Fox TV’de konuk olduğu ‘İlker Karagöz ile Çalar Saat’ programında konuşan Haluk Levent, “15 bin 250 adet çadır aldık. 2 bin 50’si Kızılay’dan alındı. 13 bin 200 tanesi de başka firmalardan alındı. Kızılay’da 2 bin 50 tane çadır vardı. 20 bin olsa, satın alacağım. Ben o anda ‘Kızılay oldu, toplum bize bir şey’ diye düşünemem. Sistemi kimse bilmiyor. AFAD da çadırları parayla, faturalı alıyor Kızılay’dan” ifadelerini kullandı.
Haluk Levent yayında şu ifadeleri kullandı:
”Ahbap bir arama kurtarma ekibi değil, arama kurtarma ekibine destek veriyor. Biz 4 yıldır AFAD’la işbirliği halindeyiz. Çok güzel bir şekilde organize olduk. Kamu kurum ve kuruluşlarıyla irtibata geçtik. Biz her depremde bize düşen görevleri alırız.
STK’lar AFAD’la işbirliği protokolü yaparlar. Devlet bir AFAD, bizler STK’yız. Devletle biz nasıl yarıştırılabiliriz? Biz ancak el ele insanların yardımına koşabiliriz.
“BİZ DEVLETİN KARŞISINDA HİÇBİR ŞEY DEĞİLİZ”

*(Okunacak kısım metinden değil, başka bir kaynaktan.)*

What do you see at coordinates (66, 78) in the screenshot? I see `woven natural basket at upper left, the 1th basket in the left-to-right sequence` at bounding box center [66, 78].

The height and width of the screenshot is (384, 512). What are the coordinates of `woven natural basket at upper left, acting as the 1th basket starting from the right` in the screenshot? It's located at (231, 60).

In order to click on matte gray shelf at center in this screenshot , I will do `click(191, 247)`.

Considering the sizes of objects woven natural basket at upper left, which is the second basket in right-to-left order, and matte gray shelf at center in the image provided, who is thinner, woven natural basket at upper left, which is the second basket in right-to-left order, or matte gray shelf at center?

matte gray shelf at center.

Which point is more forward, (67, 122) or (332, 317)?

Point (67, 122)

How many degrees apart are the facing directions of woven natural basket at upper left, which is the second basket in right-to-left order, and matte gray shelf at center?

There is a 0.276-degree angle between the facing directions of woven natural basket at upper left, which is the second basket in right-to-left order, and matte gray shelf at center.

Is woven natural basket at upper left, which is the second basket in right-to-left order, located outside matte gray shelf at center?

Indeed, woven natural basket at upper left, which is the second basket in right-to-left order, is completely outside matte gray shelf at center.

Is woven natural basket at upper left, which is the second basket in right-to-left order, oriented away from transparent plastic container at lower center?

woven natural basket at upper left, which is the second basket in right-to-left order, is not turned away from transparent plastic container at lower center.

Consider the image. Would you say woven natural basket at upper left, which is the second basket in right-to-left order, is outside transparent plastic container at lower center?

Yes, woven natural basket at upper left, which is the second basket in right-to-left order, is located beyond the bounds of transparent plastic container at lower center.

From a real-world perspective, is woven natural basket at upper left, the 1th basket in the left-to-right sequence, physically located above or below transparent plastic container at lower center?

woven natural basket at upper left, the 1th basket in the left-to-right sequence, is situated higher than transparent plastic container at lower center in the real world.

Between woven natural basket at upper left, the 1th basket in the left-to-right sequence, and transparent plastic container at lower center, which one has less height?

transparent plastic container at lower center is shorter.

‘Devlet yok Haluk Levent var’ diye yazdılar. Hayır. Kesinlikle böyle bir şey yok. Depremde can kurtaran biz değiliz. Arama kurtarmalarda o canları kurtaran biz değiliz. Biz devletin karşısında hiçbir şey değiliz. Devlet oraya yerleşti, bizler onlarla beraber koordinasyona girdik.
Mütevazı davranmamak gerekiyor, Ahbap bu süreçte koordineyi çok güzel idare eden, gelen yardımları çok güzel dağıtan bir dernek. Ahbap’ın devlet kurumlarıyla bir sıkıntısı yok. Zaten devletin kademeleriyle çalışıyoruz. Bizim bir konteynerin fiyatı 60-65 bin lira artı KDV civarı. Biz üç kurum tarafından denetleniyoruz. Devletin denetimi var, TÜRMOB var, yabancı kuruluşlar var.
”KIZILAY’DAN BİZ NİYE ÇADIR ALMAYALIM?”
15 bin 250 adet çadır aldık. 2 bin 50’si Kızılay’dan alındı. 13 bin 200 tanesi de başka firmalardan alındı. 28 tanesinin faturasını yayın yayınlayacaktık zaten. Arkadaşlar Kızılay’ın internet sitelerinden çadır sattığını görmüşler. Sitelerde var. Ankara Eczacılar Odası da almış biz niye almayalım. Hemen öğrendik ihracat yapılmak üzere hazırlanan 2 bin 50 çadır var. Kızılay’ın iştiraklerinin çadır sattığı piyasada biliniyor. Deprem zamanı veya değil, biliniyor.
Ben o an hiçbir şey düşünemiyorum. İnsanlar ölüyor orada, dışarıda tir tir titriyorlar. Benim orada insanlara çadır getirmem lazım. Kızılay’da 2 bin 50 tane çadır vardı. 20 bin olsa satın alacağım. Ben o anda ‘Kızılay oldu, toplum bize bir şey’ diye düşünemem. İnsanlar ölüyor, eksi 10 derece.
”AFAD DA ÇADIRLARI PARAYLA KIZILAY’DAN ALIYOR”
Sistemi kimse bilmiyor. AFAD da çadırları parayla, faturalı alıyor Kızılay’dan. Buyurun AFAD yetkilileri yalanlasın. Eğer o yurt dışına ihraç edilecek çadırlar satılacaksa, AFAD da parayla alıyor. Orada bir muhasebe var.
”BARBUNYA, KUR FASULYE ONLARI DA ALDIK”
Kızılay en başta besin kurumudur. Onlar yemek üretiyor, karşılıklı işbirliğiyle o yemeklerden de satın alabiliyorsunuz, konserveler yapabiliyorsunuz. Bunu biz ahlaki buluyoruz…
100 TL’nin 7’sini Kızılay’dan dönüşümlü şeyler var. Barbunyalar, kuru fasulyeler falan onları aldık. Evet onları almışız ama tam rakamı yarın raporlarda çıkacak.”